Being a Norwich fan living on the Isle of Wight means I don’t get to go to as many games as
I would like, but it puts me at a distinct advantage when my team come down to the south coast to play the local teams.
So, armed with Ant Ward, Andy Ward, and Darren Hall off we set on the 6.10pm boat and we still had time for Burger King and for Wardy (that’s Andy, not Ant) to realise he didn’t have enough clothes on and then discover all the shops were shut for bank holiday Monday.
Luckily I’m a Fratton Park veteran. Three layers, hat, job done.
We grab a taxi to the ground and buy a programme on the way into Fortress Fratton. Well, it’s more like a ramshackle shed, but a lovable one – and the fans are always loud and top notch.
However, the blue and white army are a little subdued tonight and seem happy to let us have our moment in the spotlight as the 3000 Canaries, and several of them are wishing our fans ‘good luck’ as we enter.
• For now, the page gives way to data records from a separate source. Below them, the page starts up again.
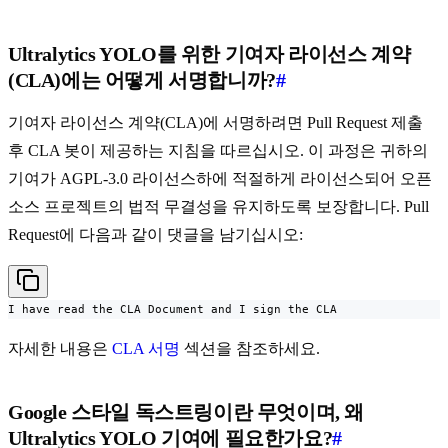
Ultralytics YOLO를 위한 기여자 라이선스 계약
(CLA)에는 어떻게 서명합니까?
#
기여자 라이선스 계약(CLA)에 서명하려면 Pull Request 제출
후 CLA 봇이 제공하는 지침을 따르십시오. 이 과정은 귀하의
기여가 AGPL-3.0 라이선스하에 적절하게 라이선스되어 오픈
소스 프로젝트의 법적 무결성을 유지하도록 보장합니다. Pull
Request에 다음과 같이 댓글을 남기십시오:
I have read the CLA Document and I sign the CLA
자세한 내용은
CLA 서명
섹션을 참조하세요.
Google 스타일 독스트링이란 무엇이며, 왜
Ultralytics YOLO 기여에 필요한가요?
#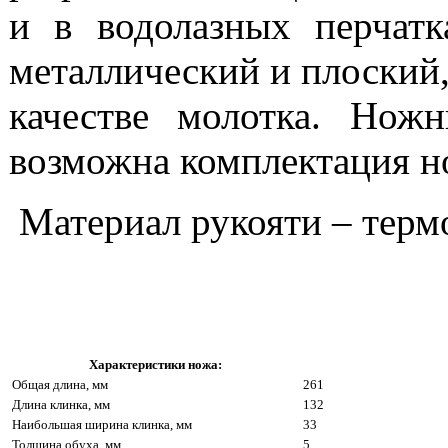
и в водолазных перчат
металлический и плоский, 
качестве молотка. Нож
возможна комплектация н
Материал рукояти – термо
Характеристики ножа:
Общая длина, мм
261
Длина клинка, мм
132
Наибольшая ширина клинка, мм
33
Толщина обуха, мм
5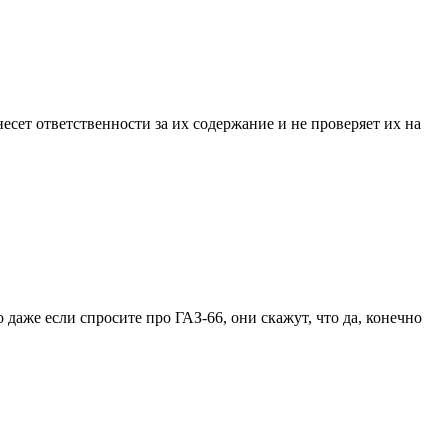
ет ответственности за их содержание и не проверяет их на
даже если спросите про ГАЗ-66, они скажут, что да, конечно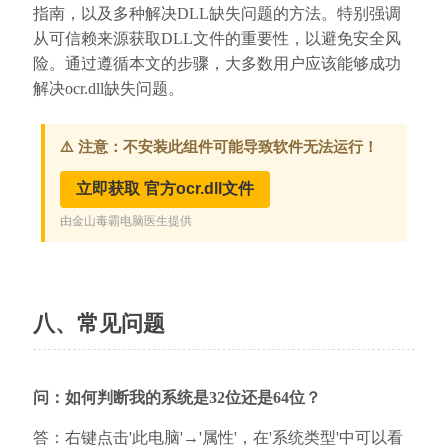
指南，以及多种解决DLL缺失问题的方法。特别强调
从可信赖来源获取DLL文件的重要性，以避免安全风
险。通过遵循本文的步骤，大多数用户应该能够成功
解决ocr.dll缺失问题。
八、常见问题
问：如何判断我的系统是32位还是64位？
答：右键点击'此电脑'→'属性'，在'系统类型'中可以看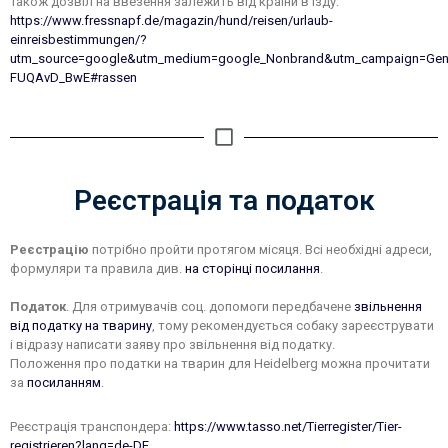
Також дозвіл на ввезення залежить від країни в’їзду:
https://www.fressnapf.de/magazin/hund/reisen/urlaub-
einreisbestimmungen/?
utm_source=google&utm_medium=google_Nonbrand&utm_campaign=Gen
FUQAvD_BwE#rassen
Реєстрація та податок
Реєстрацію
потрібно пройти протягом місяця. Всі необхідні адреси,
формуляри та правила див.
на сторінці посилання
.
Податок
. Для отримувачів соц. допомоги передбачене
звільнення
від податку на тварину
, тому рекомендується собаку зареєструвати
і відразу написати заяву про звільнення від податку.
Положення про податки на тварин для Heidelberg можна прочитати
за
посиланням
.
Реєстрація транспондера:
https://www.tasso.net/Tierregister/Tier-
registrieren?lang=de-DE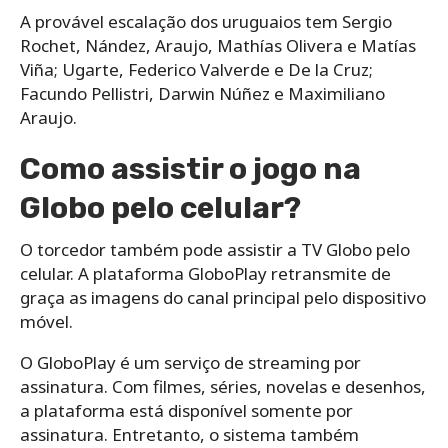
A provável escalação dos uruguaios tem Sergio
Rochet, Nández, Araujo, Mathías Olivera e Matías
Viña; Ugarte, Federico Valverde e De la Cruz;
Facundo Pellistri, Darwin Núñez e Maximiliano
Araujo.
Como assistir o jogo na
Globo pelo celular?
O torcedor também pode assistir a TV Globo pelo
celular. A plataforma GloboPlay retransmite de
graça as imagens do canal principal pelo dispositivo
móvel.
O GloboPlay é um serviço de streaming por
assinatura. Com filmes, séries, novelas e desenhos,
a plataforma está disponível somente por
assinatura. Entretanto, o sistema também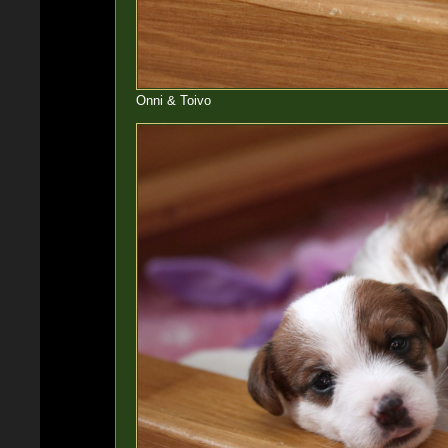
Onni & Toivo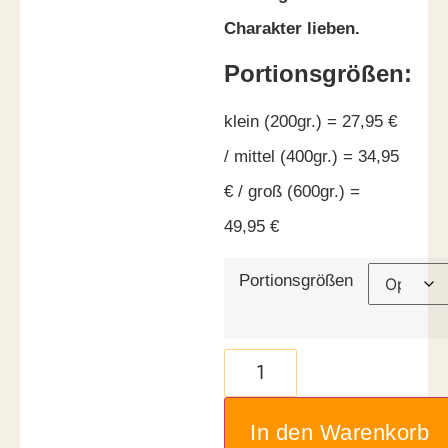
Charakter lieben.
Portionsgrößen:
klein (200gr.) = 27,95 €
/ mittel (400gr.) = 34,95
€ / groß (600gr.) =
49,95 €
Portionsgrößen
In den Warenkorb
Cardiff’s 3-0 capitulation to mid-table-mediocrity-specialists Middlesborough mean that a win will guarantee us promotion. No one’s saying it out loud but the crowd outside the ground are buzzing as we enter the away end.
Last time I was stood in the Milton End it had no roof, it rained, and there were roughly 1000 of us crammed into the corner as we lost 3-2 to a Paul Merson-led team.
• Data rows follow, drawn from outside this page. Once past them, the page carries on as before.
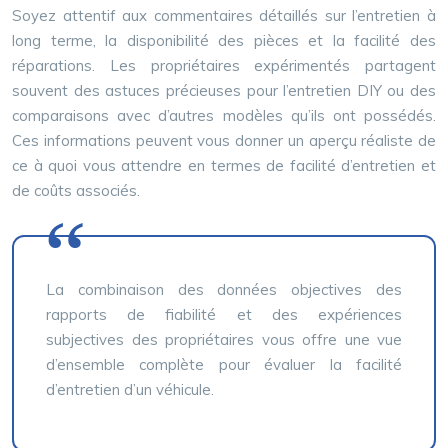
Soyez attentif aux commentaires détaillés sur l’entretien à
long terme, la disponibilité des pièces et la facilité des
réparations. Les propriétaires expérimentés partagent
souvent des astuces précieuses pour l’entretien DIY ou des
comparaisons avec d’autres modèles qu’ils ont possédés.
Ces informations peuvent vous donner un aperçu réaliste de
ce à quoi vous attendre en termes de facilité d’entretien et
de coûts associés.
La combinaison des données objectives des
rapports de fiabilité et des expériences
subjectives des propriétaires vous offre une vue
d’ensemble complète pour évaluer la facilité
d’entretien d’un véhicule.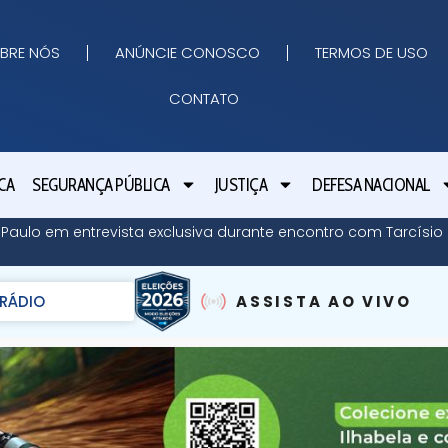
BRE NÓS
ANÚNCIE CONOSCO
TERMOS DE USO
CONTATO
CA
SEGURANÇA PÚBLICA
JUSTIÇA
DEFESA NACIONAL
o Paulo em entrevista exclusiva durante encontro com Tarcísi
RÁDIO
ASSISTA AO VIVO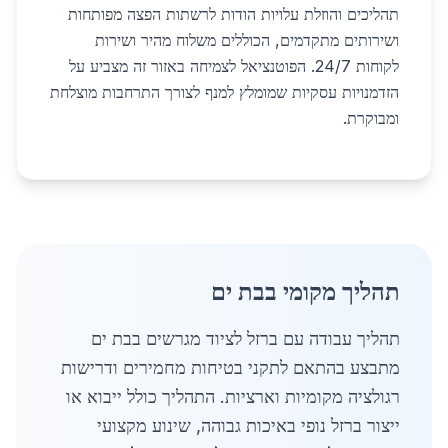
תהליכים והוזלת עלויות הודות לרשתות הפצה מפותחות
ושירותים מתקדמים, הכוללים משלוח מהיר ושירות
לקוחות 24/7. הפוטנציאל לצמיחה באזור זה מצביע על
הזדמנויות עסקיות שמומלץ למנף לצורך התרחבות מוצלחת
ומבוקרת.
תהליך מקומי בבת ים
תהליך עבודה עם ברזל לציוד מגרשים בבת ים
מתבצע בהתאם לתקני בטיחות מחמירים ודרישות
רגולציה מקומיות וארציות. התהליך כולל ייבוא או
ייצור ברזל נופי באיכות גבוהה, שינוע מקצועי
This time we have the whole stand, with roof, and more inflatable toys than a porn convention.
Kick-off and the noise in our end grows to a tumultuous level. One of the first ballads is our own “E-I-E-I-O”. If you don’t know why then you’ve never been to the farming capital of the world.
The first half isn’t much to write home about, but we’re in good voice and keep it up until half time. Then it takes me twenty five minutes to circumnavigate the toilet and the food stall. Which has NO food. Or hot drinks. This causes several arguments among the fans and the stewards!
The second half erupts as Simeon Jackson stoops to head home a David Fox five minutes in, and – as I’m returning from the loo/food stall I manage to run down into the corner the players are celebrating in and snap a couple of pictures.
The rest of the game is a bit of a nervous blur. The guy next to me talks my ear off while Wardy and the others laugh in my other one, while I try to concentrate on the game and watch Norwich soak up a few attacks from Pompey that are going nowhere.
On the other side, we press and press, and Jackson should have scored again.
94 minutes are finally up, we clear the ball from defence, the referee blows his whistle, the
players run towards us, they slide along the ground, the stewards attempt to hold us back, but soon there are easily a thousand Canaries on the pitch dancing and celebrating with the players as we watch from the seats, snapping photos and taking videos.
It’s been a great night, and we are Premier League again after a 6 year hiatus.
I feel for the Norwich fans for their long journey home, although they probably won’t be complaining too much as they dream of trips to Old Trafford, The Emirates, and Anfield.
I get home just after 11pm and flick on my recording of Sky Tv. Fast forwarding to the goal I manage to catch myself as I emerge at the top of the stairs to take a photo…
…and promptly start falling down them as I jump up in celebration with everyone around me.
If you’re going to be a clown on live TV, then do it properly.